やりたいことはヘドロのように。
仕事の話。
生命保険営業の仕事をしていたとき、何が最も大変だったかというと「見込み客を探す」ということだった。
すべての「新規営業」という仕事に共通するものかと思うけど、自分の話を聞いてくれる人を「見つける」というのはなかなか難しい。
ルート営業ならば、もちろん難しさはあると思うけど、見込み客は割り振られている。そこに通って、何かの情報を仕入れ、こちらからも情報を与えられれば、これすべてうまくいく。
すべて事業活動というのは「話を聞いてくれる人」がいてなんぼである。
どんな営業でもそうだと思うけども、新規の見込み客をリストアップする作業があることと思う。A社、B社、C社……Z社まで続く、終わりのない作業。
生命保険の営業をやっていたときに、尊敬すべき上司に言われたのは「ヘドロに気をつけろ」であった。
自力でがんばって見つけてきた、虎の子の新規営業先。がんばって仕事の話をして、契約へと結びつけようと躍起になる。
すべてがうまくいくはずもなく「また機会があれば」とか「いいタイミングになったら」とか「今回はなかったことで」だとか、まあ契約に至らない、というケースがよくある。
ヘドロに気をつけろ。
ヘドロというのは営業マンが「契約見込み先だと思い込んでいる」お客様のことを指す。今はダメだけど、いつかは契約になるのではとか、この人は話した感じ反応は微妙だったけど"おそらく"契約になるだろう、と思い込んでしまうお客様のこと。
これを指して「ヘドロ」と表現する。
すべての営業マンには、ヘドロになっている見込み客が存在する。
見込み客探しというのは、水道とコップの関係と同じだと過去の上司に言われた。
綺麗な水が出てくる水道に、自分のコップを差し出す。綺麗な水はコップに溜まっていく。しかし、これを長い時間放置していると、その水はやがてくすんできて、最後にはヘドロ化するのだと。

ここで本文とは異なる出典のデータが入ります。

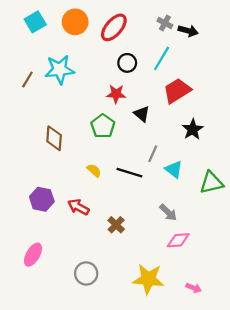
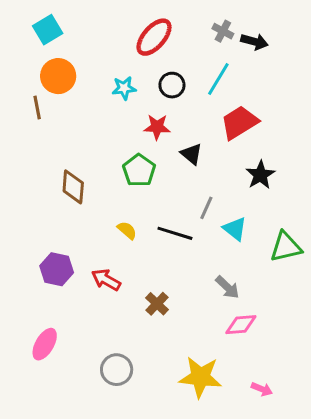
orange circle: (75, 22) -> (58, 76), moved
cyan star: (60, 70) -> (124, 88), moved, size x0.6
brown line: (27, 80) -> (37, 108), turned -42

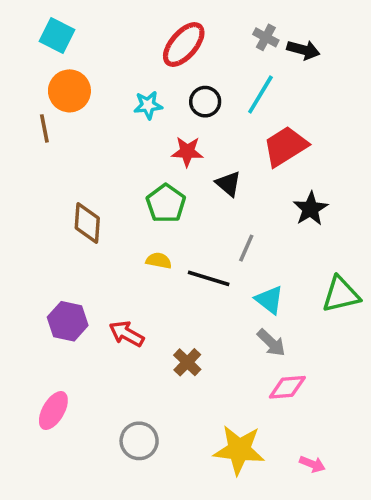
cyan square: (48, 30) -> (57, 36), turned -32
cyan triangle: (235, 229) -> (269, 300), moved
yellow semicircle: (127, 230) -> (159, 261), moved, turned -30

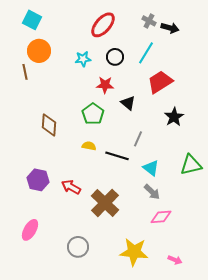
brown cross: (187, 362) -> (105, 203), size x1.8

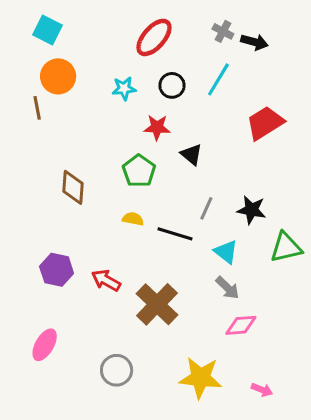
red trapezoid: (160, 82) -> (265, 123), moved
black star: (174, 117) -> (251, 210), moved, turned -30

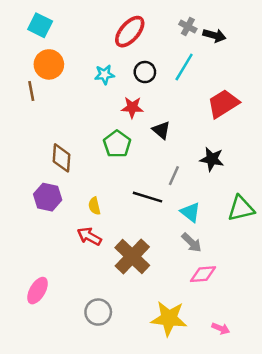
black star: (251, 210) -> (212, 159), moved
yellow semicircle: (133, 219) -> (94, 206), moved, turned -114
purple hexagon: (57, 270) -> (48, 197), moved

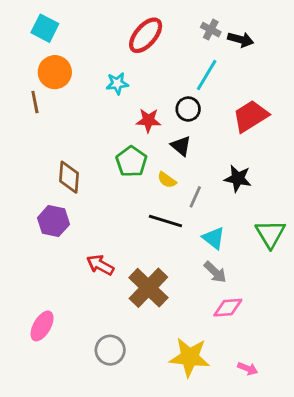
black circle: (145, 72) -> (188, 109), moved
yellow semicircle: (94, 206) -> (167, 180), moved, turned -42
green triangle: (241, 208) -> (270, 234), turned -48

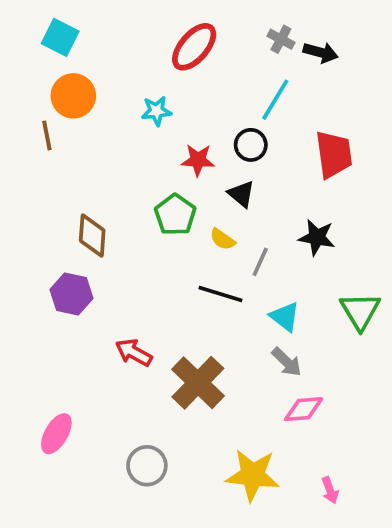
red trapezoid: (251, 116) -> (334, 154), turned 114
pink arrow: (248, 369) -> (330, 490), turned 48

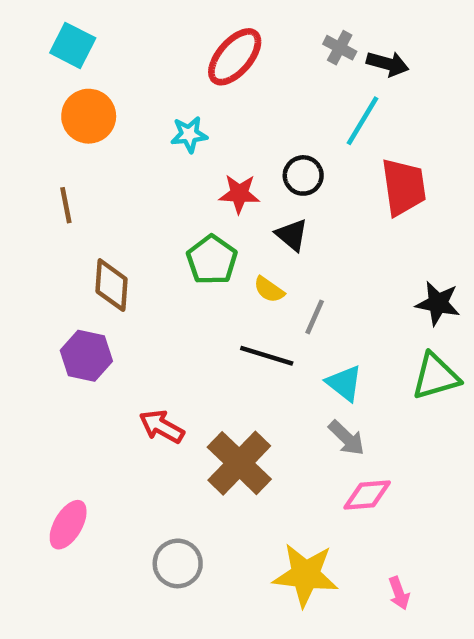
cyan line: (275, 100) -> (363, 121), moved
brown line: (47, 135) -> (66, 205), moved
black star: (317, 237) -> (438, 303), moved
green triangle: (360, 311) -> (436, 376), turned 45

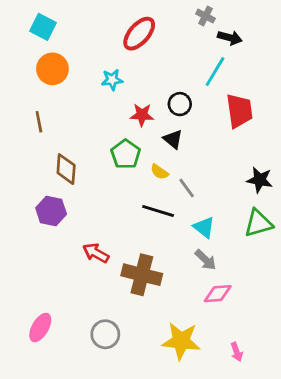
gray cross: (340, 48) -> (206, 16), moved
gray line: (315, 317) -> (187, 188), turned -60
brown cross: (239, 463) -> (142, 275), turned -30
pink ellipse: (68, 525) -> (40, 327), moved

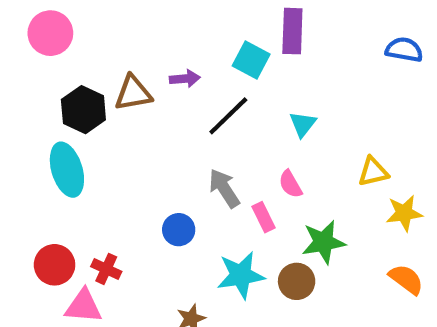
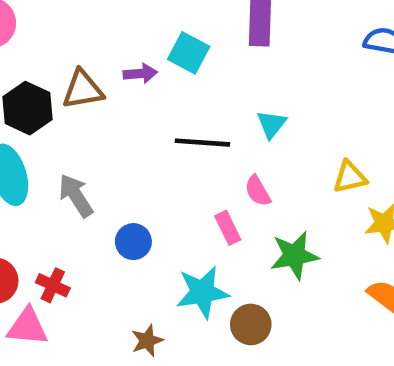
cyan square: (251, 60) -> (189, 53), moved
black line: (228, 116) -> (202, 143), moved, turned 48
gray arrow: (224, 188) -> (76, 196), moved
brown circle: (297, 281) -> (251, 324), moved

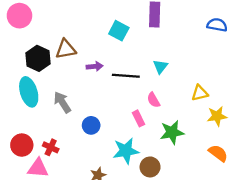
purple arrow: (140, 74) -> (95, 66), moved

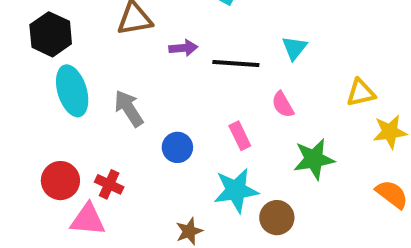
black hexagon: (38, 58) -> (51, 34), moved
pink rectangle: (138, 118) -> (240, 136), moved

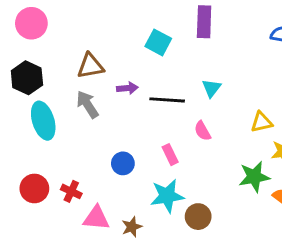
gray arrow: (129, 108) -> (87, 104), moved
green star: (314, 159) -> (254, 177), moved
pink triangle: (88, 220) -> (96, 218), moved

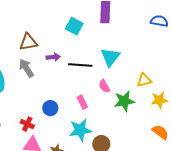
cyan triangle: (211, 88) -> (110, 57), size x1.5
green star: (254, 177) -> (124, 101), moved
red cross: (71, 191) -> (27, 124), moved

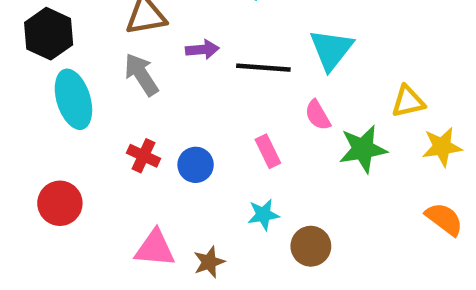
red cross: (27, 124) -> (144, 156), moved
cyan star: (80, 130) -> (263, 215), size x0.6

このヘドロに希望を見出してしまうと、次は水道の蛇口をひねるという作業をストップしてしまう。「自分にはこれだけの見込み客がいるのだ」と勘違いしてしまう。新規先を探す、という行為をストップして、負のスパイラルに入ってしまうから気をつけろ、と言われた。
ではヘドロはどうすればいいのか。
単純な話で、契約になるのか、ならないのか、きちんと返事をもらえばいい。コップに水をいかに溜めないようにするかが大事だ。「いつかは」とか「もしかしたら」というこっちの思い込みは不要ということ。
この、ヘドロという考え方。
やりたいことリストにも似ている。
ヘドロのようになっている自分の願望はないだろうか。いつか中国語を勉強する、いつかは注目される人間になる、いつか海外旅行に行く、いつかは自分で会社を作る、いつかは、いつかは、もしかすると、……でも、やってないこと。
これらはすべてヘドロのように私たちのコップに溜まって、何も行動に移せなくなる原因になる。
営業と同じことで、このヘドロを綺麗さっぱり洗い流して、次の行動をしていきたいものだ。結局は行動しないとね、という話。